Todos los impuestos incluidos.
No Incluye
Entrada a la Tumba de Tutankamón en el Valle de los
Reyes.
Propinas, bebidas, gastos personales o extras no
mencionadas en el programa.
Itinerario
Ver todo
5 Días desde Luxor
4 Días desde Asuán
...
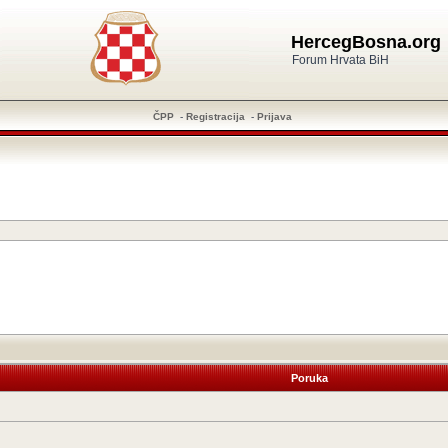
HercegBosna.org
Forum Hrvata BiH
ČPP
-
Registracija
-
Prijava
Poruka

• [Task to complete]:
Each line above from the one with "Todos los impuestos incluidos." up to and including the one with "4 Días desde Asuán" must be set down exactly, and no line outside that span may appear.

• [Output of the exercise]:
Todos los impuestos incluidos.
No Incluye
Entrada a la Tumba de Tutankamón en el Valle de los
Reyes.
Propinas, bebidas, gastos personales o extras no
mencionadas en el programa.
Itinerario
Ver todo
5 Días desde Luxor
4 Días desde Asuán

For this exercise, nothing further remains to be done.